Winterizing a home is about much more than sealing up cracks and cleaning out the furnace. Getting a home ready for the winter months will help families avoid skyrocketing energy bills while keeping them as comfortable as possible when the first few cold fronts move through the area. Here is a quick look at a few steps all homeowners should take to keep their families comfortable and their property safe during the coldest months of the year.
For most homeowners, the biggest concern with their landscaping is keeping their foundation dry and undamaged. As a general rule, any water that is running to outside faucets should be completely shut off with each faucet left in the open position. By doing this, the outdoor pipes will not be full of frozen water that can cause a dangerous amount of pressure. It is also a good idea to unscrew the hoses and store them in a dry location so they do not develop cracks before next spring. Finally, all tree branches should be trimmed away from the home so they do not fall into the walls, windows, or roof during a storm.
Inspect the Insulation
Even minor issues with a home’s insulation can cause energy bills to skyrocket when the weather begins to cool off. Much like a winter coat with a tear, gaps between the insulation pads will allow cold air in and warm air to escape. A family should check all of the insulation in their home at least twice a year for any signs of damage or unusual wear-and-tear. That includes water damage, gaps in the rolls, insulation that has been chewed by pests, or insulation that has become matted. Homeowners should also speak with a local HVAC technician to determine the correct R-value for their insulation.
Cracks and Holes
Homes that are in a relatively wet environment often develop dozens of minor cracks and holes over the course of a single year. This generally takes place when some of the building materials expand and contract as they absorb the moisture and the temperatures change. These issues are especially prevalent around doors, windows, vents, and other openings. Luckily, fixing minor drafts often requires nothing more than a few tubes of caulking and a caulking gun.
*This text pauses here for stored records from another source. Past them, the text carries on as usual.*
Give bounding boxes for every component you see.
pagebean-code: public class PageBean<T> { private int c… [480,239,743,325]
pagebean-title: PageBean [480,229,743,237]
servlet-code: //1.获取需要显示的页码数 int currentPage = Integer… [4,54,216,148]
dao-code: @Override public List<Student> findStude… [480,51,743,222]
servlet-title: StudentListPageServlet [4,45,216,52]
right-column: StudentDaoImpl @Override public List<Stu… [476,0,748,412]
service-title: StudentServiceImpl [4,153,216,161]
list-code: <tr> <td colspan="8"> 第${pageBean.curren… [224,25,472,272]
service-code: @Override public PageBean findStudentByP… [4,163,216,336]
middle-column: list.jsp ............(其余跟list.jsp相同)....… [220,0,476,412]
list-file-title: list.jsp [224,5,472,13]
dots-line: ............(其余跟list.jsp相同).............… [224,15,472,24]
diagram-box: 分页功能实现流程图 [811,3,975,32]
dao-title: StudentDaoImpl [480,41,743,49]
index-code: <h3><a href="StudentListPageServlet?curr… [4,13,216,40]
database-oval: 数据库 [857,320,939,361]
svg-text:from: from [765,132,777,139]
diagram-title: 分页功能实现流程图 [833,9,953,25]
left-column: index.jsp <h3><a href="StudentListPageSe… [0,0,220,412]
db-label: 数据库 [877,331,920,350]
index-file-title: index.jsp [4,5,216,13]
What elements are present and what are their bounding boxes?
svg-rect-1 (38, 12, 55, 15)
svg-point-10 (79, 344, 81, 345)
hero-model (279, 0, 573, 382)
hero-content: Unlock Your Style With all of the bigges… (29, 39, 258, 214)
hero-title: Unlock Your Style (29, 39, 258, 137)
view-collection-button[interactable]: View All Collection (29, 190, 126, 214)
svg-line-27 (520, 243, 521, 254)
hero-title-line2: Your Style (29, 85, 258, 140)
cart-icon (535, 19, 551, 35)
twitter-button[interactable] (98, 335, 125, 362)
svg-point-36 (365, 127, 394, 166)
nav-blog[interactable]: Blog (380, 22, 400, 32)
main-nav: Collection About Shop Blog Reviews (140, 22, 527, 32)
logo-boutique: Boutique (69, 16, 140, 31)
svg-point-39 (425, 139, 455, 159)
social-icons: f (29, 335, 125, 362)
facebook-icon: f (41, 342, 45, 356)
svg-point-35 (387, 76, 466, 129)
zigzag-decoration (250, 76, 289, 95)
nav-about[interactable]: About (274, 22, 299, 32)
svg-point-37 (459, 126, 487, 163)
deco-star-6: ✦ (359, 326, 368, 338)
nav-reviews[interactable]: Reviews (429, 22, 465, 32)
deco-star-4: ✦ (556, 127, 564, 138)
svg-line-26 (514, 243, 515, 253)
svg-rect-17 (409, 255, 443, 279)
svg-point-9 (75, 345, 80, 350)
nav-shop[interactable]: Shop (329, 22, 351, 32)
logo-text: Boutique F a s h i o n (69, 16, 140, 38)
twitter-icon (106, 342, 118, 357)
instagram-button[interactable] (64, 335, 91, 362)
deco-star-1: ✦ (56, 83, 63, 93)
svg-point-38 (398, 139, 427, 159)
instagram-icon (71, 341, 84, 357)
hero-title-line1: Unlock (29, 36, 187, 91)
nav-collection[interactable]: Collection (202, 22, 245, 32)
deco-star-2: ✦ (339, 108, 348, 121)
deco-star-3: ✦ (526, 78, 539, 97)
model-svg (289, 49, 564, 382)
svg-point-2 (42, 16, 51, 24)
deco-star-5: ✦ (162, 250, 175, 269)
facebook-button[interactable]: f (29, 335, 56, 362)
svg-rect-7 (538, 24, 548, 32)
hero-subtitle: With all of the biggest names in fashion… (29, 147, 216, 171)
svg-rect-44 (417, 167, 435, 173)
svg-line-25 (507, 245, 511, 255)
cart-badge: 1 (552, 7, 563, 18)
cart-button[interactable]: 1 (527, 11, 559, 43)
Silicone and urethane caulking are not only easy to apply, but they are also the most durable.
The HVAC System
Taking a little extra time to inspect and service the HVAC system can save a family hundreds of dollars in a single year. While most homeowners should contact an HVAC technician to have their system serviced, they can also inspect a few key areas on their own. That includes all of the vents and visible ducts throughout the home. The vents should all be open and old filters must be replaced well before the furnace is turned on for the first time of the season. A flashlight can be used to inspect the ducts and vents for mold, mildew, and pests. If any pipes or ducts are cracked, then the holes should be patched with tape or caulking that is designed specifically for the HVAC system.
The Roof and Gutters
A small amount of damage on the roof can result in expensive repairs if it is not addressed immediately. In addition to inspecting the outside of the roof for visible signs of damage, homeowners should step into their attic on a sunny day and look for shafts of light coming through the roof. Those who find cracks or holes will most likely need to speak with a contractor about having the roof professionally patched. All of the gutters and downspouts must also be cleaned out whenever they become full of leaves and other debris. The downspouts themselves should lead far away from the foundation of a home so that the water naturally drains into the city’s sewers.